(DATA SHOWN Opens)

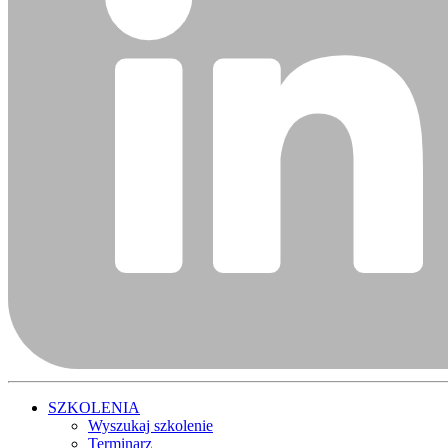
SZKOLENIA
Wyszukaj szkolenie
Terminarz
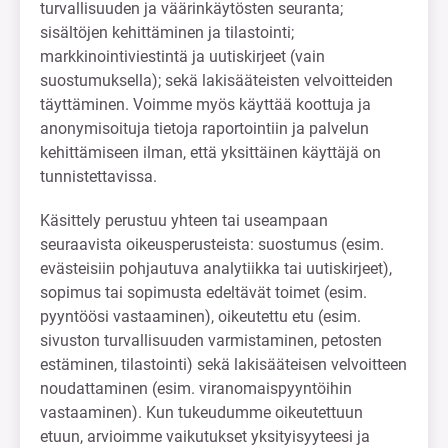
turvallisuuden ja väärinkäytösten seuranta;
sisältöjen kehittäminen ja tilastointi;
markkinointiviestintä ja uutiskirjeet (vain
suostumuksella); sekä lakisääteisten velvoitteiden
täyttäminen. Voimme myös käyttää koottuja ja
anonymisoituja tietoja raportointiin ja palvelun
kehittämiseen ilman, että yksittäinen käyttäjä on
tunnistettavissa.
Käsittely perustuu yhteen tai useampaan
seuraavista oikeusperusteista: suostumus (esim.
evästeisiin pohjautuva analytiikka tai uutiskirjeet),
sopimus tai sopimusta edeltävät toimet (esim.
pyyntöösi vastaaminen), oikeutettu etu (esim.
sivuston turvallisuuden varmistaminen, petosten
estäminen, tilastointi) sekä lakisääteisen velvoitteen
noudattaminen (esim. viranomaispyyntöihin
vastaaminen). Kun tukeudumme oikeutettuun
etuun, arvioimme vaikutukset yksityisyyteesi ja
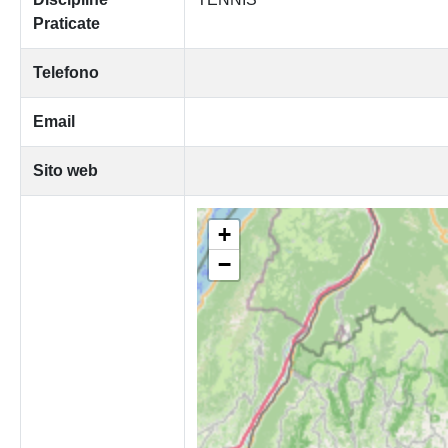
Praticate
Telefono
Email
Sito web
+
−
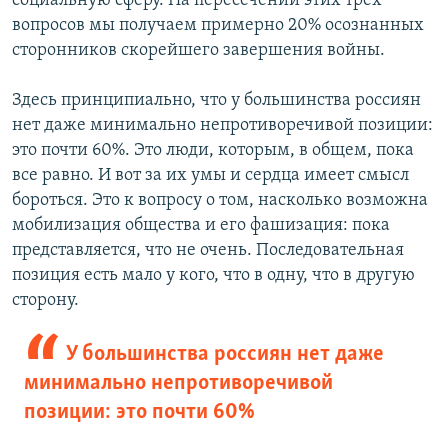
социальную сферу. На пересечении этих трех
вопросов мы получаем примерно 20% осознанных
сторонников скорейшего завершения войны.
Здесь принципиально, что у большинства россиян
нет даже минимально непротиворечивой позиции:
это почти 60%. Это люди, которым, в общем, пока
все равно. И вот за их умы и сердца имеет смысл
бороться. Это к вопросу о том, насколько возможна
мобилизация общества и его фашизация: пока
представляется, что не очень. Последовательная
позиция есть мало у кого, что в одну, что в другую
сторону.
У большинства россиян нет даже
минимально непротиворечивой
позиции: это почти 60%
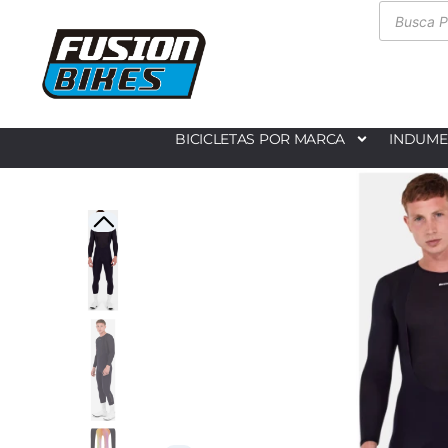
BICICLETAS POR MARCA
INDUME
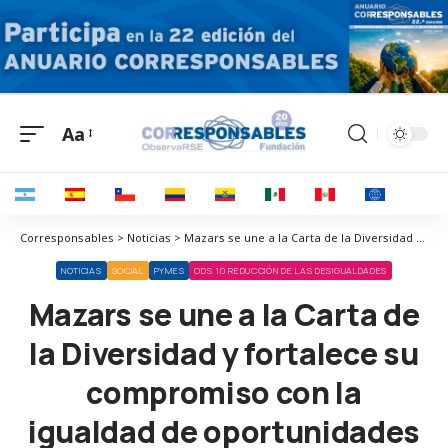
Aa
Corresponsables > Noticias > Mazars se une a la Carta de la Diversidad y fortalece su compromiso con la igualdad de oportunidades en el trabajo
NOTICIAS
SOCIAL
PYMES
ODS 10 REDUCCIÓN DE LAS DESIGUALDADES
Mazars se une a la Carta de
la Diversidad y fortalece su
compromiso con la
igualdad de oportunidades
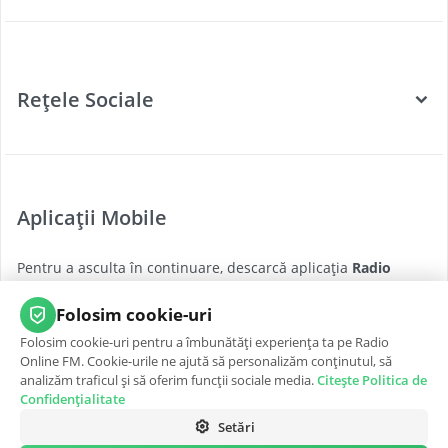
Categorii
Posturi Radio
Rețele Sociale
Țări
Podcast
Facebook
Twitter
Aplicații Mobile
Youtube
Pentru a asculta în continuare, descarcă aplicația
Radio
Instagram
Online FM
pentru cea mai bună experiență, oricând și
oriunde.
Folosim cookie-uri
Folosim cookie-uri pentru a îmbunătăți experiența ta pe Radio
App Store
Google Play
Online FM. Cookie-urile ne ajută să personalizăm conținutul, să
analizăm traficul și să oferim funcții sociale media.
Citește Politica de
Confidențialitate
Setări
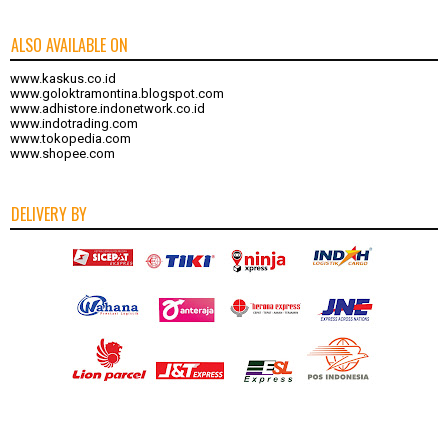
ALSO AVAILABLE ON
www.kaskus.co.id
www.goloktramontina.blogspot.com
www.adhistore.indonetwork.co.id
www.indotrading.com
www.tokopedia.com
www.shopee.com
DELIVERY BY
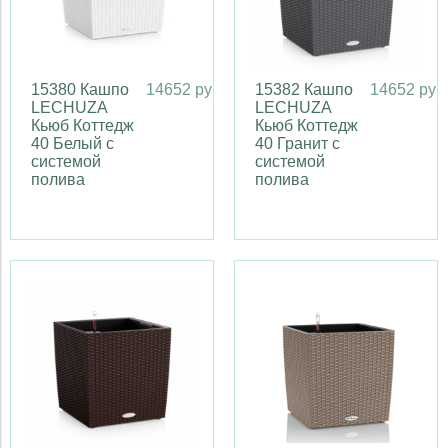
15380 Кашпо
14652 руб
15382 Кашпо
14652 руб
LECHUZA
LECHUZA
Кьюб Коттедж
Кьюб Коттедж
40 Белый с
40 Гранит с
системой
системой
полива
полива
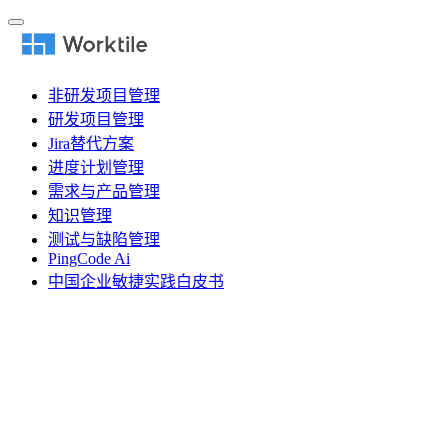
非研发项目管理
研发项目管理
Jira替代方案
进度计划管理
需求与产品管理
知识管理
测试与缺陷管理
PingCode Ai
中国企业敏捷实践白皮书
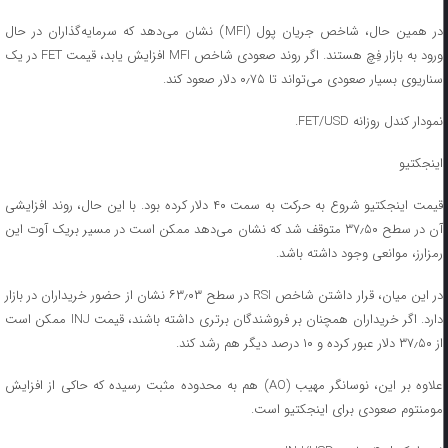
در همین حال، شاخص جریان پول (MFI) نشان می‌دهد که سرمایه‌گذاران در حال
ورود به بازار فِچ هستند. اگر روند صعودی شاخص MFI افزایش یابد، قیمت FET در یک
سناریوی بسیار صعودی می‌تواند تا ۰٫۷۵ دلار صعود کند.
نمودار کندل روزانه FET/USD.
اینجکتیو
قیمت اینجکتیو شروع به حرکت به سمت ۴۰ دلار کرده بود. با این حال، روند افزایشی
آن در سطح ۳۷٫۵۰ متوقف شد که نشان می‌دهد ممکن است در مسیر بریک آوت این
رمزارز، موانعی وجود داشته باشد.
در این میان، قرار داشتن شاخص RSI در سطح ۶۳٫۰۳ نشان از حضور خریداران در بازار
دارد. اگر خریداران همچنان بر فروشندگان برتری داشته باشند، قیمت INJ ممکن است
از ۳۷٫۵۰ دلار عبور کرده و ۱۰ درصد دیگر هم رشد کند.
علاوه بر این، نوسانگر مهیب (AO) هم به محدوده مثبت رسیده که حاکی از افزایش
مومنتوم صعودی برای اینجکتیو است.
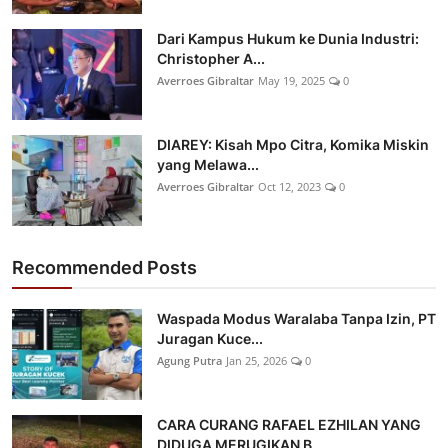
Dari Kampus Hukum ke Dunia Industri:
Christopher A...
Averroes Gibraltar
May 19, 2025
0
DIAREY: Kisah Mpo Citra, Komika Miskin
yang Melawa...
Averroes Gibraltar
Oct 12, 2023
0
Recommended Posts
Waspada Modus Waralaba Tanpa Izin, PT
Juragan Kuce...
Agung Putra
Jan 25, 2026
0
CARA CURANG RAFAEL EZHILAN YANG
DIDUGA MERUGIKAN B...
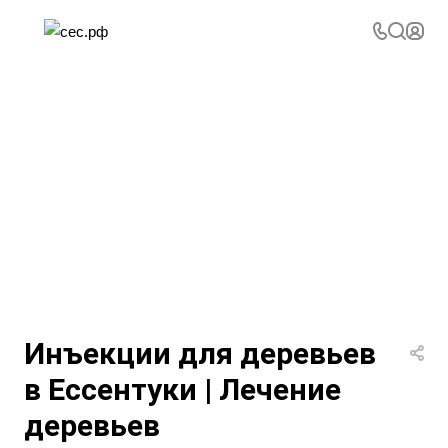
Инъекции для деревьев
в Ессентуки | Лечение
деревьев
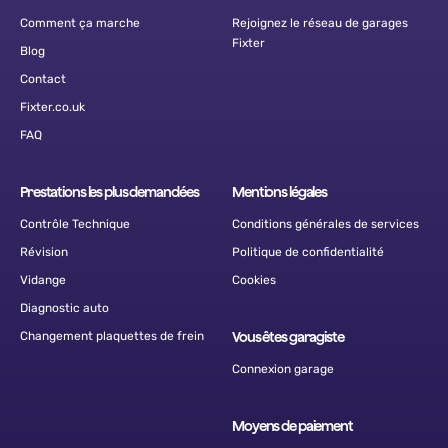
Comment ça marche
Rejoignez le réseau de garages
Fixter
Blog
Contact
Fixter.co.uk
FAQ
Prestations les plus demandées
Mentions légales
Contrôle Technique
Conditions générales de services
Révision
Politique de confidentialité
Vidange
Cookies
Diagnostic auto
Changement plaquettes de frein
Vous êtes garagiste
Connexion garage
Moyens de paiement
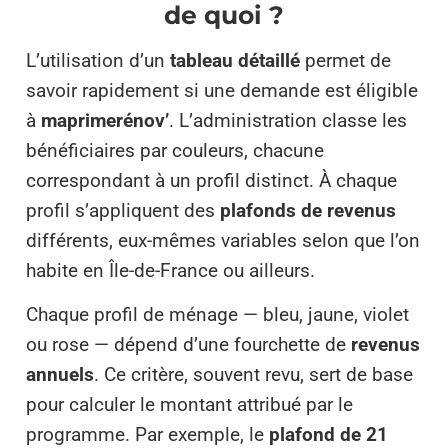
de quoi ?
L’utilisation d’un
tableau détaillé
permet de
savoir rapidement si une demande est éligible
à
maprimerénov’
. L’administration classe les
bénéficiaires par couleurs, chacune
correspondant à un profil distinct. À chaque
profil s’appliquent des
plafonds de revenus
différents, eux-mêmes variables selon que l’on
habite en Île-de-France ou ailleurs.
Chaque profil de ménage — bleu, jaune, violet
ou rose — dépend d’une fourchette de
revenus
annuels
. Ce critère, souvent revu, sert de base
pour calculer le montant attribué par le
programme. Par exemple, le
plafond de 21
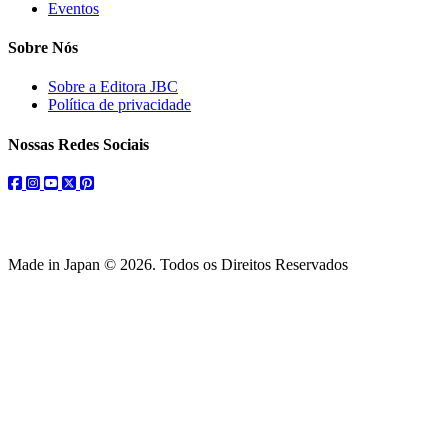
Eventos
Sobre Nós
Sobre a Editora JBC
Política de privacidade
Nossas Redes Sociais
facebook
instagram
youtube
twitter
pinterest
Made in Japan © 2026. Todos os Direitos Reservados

(DATA SHOWN Closes)

The answer is to be the lines of the listing from the first through the one with "У большинства россиян нет даже", reproduced exactly, without any pictures.

OUTPUT
SZKOLENIA
Wyszukaj szkolenie
Terminarz
turvallisuuden ja väärinkäytösten seuranta;
sisältöjen kehittäminen ja tilastointi;
markkinointiviestintä ja uutiskirjeet (vain
suostumuksella); sekä lakisääteisten velvoitteiden
täyttäminen. Voimme myös käyttää koottuja ja
anonymisoituja tietoja raportointiin ja palvelun
kehittämiseen ilman, että yksittäinen käyttäjä on
tunnistettavissa.
Käsittely perustuu yhteen tai useampaan
seuraavista oikeusperusteista: suostumus (esim.
evästeisiin pohjautuva analytiikka tai uutiskirjeet),
sopimus tai sopimusta edeltävät toimet (esim.
pyyntöösi vastaaminen), oikeutettu etu (esim.
sivuston turvallisuuden varmistaminen, petosten
estäminen, tilastointi) sekä lakisääteisen velvoitteen
noudattaminen (esim. viranomaispyyntöihin
vastaaminen). Kun tukeudumme oikeutettuun
etuun, arvioimme vaikutukset yksityisyyteesi ja
Praticate
Telefono
Email
Sito web
+
−
социальную сферу. На пересечении этих трех
вопросов мы получаем примерно 20% осознанных
сторонников скорейшего завершения войны.
Здесь принципиально, что у большинства россиян
нет даже минимально непротиворечивой позиции:
это почти 60%. Это люди, которым, в общем, пока
все равно. И вот за их умы и сердца имеет смысл
бороться. Это к вопросу о том, насколько возможна
мобилизация общества и его фашизация: пока
представляется, что не очень. Последовательная
позиция есть мало у кого, что в одну, что в другую
сторону.
У большинства россиян нет даже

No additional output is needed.